I heard this was a really good book. Haven't read it yet but planning on to.
http://www.amazon.com/Paramedic-Front-Medicine-Peter-Canning/dp/0804116148


----------



## medicdan (Apr 23, 2009)

Ambulance_Driver said:


> Minneola, click on the book icon on the upper left sidebar of my blog.
> 
> I think you'll like it.
> 
> _**CL Edit - removed hyperlink.  Contact member via PM**_


Kelly, it's good to see you pop up here! Hope you hang around!


----------



## minneola24 (Apr 23, 2009)

Ambulance_Driver said:


> Minneola, click on the book icon on the upper left sidebar of my blog.
> 
> I think you'll like it.
> 
> _**CL Edit - removed hyperlink.  Contact member via PM**_



It says CL Edit - removed hyperlink. Well I bookmarked the blog so I have the link now but why was it removed? So I see you are the author of that book, I will also see if they have that at the local library. Thanks!


----------



## frdude1000 (Apr 23, 2009)

Paramedic- Peter Canning

Rescue 451- Peter Canning

EMS: The Job of your Life

EMS: The Life of your Job


----------



## ErinCooley (Apr 23, 2009)

there is a new book out by a firemedic out of Florida then NYFD who now lives in my town.  I cant for the life of me think of his name, or the name of his book though.  I will see if I can find it.


----------



## ErinCooley (Apr 23, 2009)

I've also heard of one called Hero Pants, or something like that!


----------



## medichopeful (Apr 23, 2009)

EMTCop86 said:


> I heard this was a really good book. Haven't read it yet but planning on to.
> http://www.amazon.com/Paramedic-Front-Medicine-Peter-Canning/dp/0804116148



It is fantastic.  You won't regret reading it.

Eric


----------



## Mountain Res-Q (Apr 23, 2009)

EMTCop86 said:


> I heard this was a really good book. Haven't read it yet but planning on to.
> http://www.amazon.com/Paramedic-Front-Medicine-Peter-Canning/dp/0804116148



They have this one on e-bay brand new for 6-8 $.  Just baught it based solely on your recommendation.  Now I just gotta learn how to read... :glare:


----------



## minneola24 (Apr 23, 2009)

Okay they didn't have all the books you guys recommended but I have now 

-Paramedic: On the Front Lines of Medicine
and
-Rescue 471: A Paramedic's Stories

Should i read it in the order listed above ?


----------



## johnnyreb132 (Apr 24, 2009)

You could go ahead and just buy a used Emergency Care and Transportation of the Sick and Injured, Ninth Edition


----------



## Jon (Apr 24, 2009)

minneola24 said:


> Okay they didn't have all the books you guys recommended but I have now
> 
> -Paramedic: On the Front Lines of Medicine
> and
> ...


That is the order I read them in. And Peter Canning also keeps a blog... usually a good read: http://medicscribe.blogspot.com/


----------



## ulsh72 (Apr 29, 2009)

*Classics*

EMT: Beyond the Lights and Sirens By Pat Ivey

EMT: Rescue


When I was but a young lad and my Mom and Grandpa were still running, I read and re-read EMT: Beyond the Lights and Sirens and imagined following in their footsteps.

Awesome book from the late 80's that helped get me hooked.
Recently read her second book, EMT: Rescue which is also great, but still a bit outdated.

I'll also chime in and nominate anything by Peter Canning. Simply an amazing author and Blogger.

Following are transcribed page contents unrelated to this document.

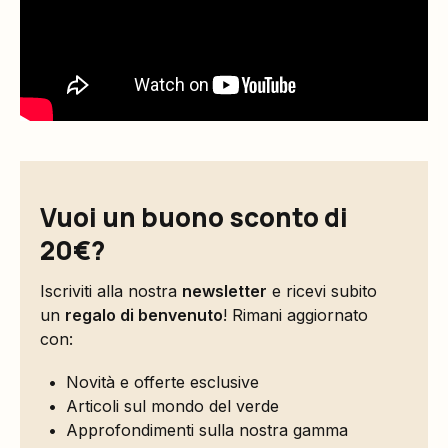
Vuoi un buono sconto di
20€?
Iscriviti alla nostra
newsletter
e ricevi subito
un
regalo di benvenuto
! Rimani aggiornato
con:
Novità e offerte esclusive
Articoli sul mondo del verde
Approfondimenti sulla nostra gamma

And of course, AD. (For all you heathens out there, thats Ambulance Driver!) His blog is second to none in witticism, cynicism, other -isms, thoughtful reflection, comedy, and a little bit of gun powder   Check out his book too, it was recently re-released. I haven't picked it up yet, but the original about had me pissing my pants laughing so hard!


----------



## VentMedic (Apr 29, 2009)

This book is not EMS but it is a good read for insight into burn care.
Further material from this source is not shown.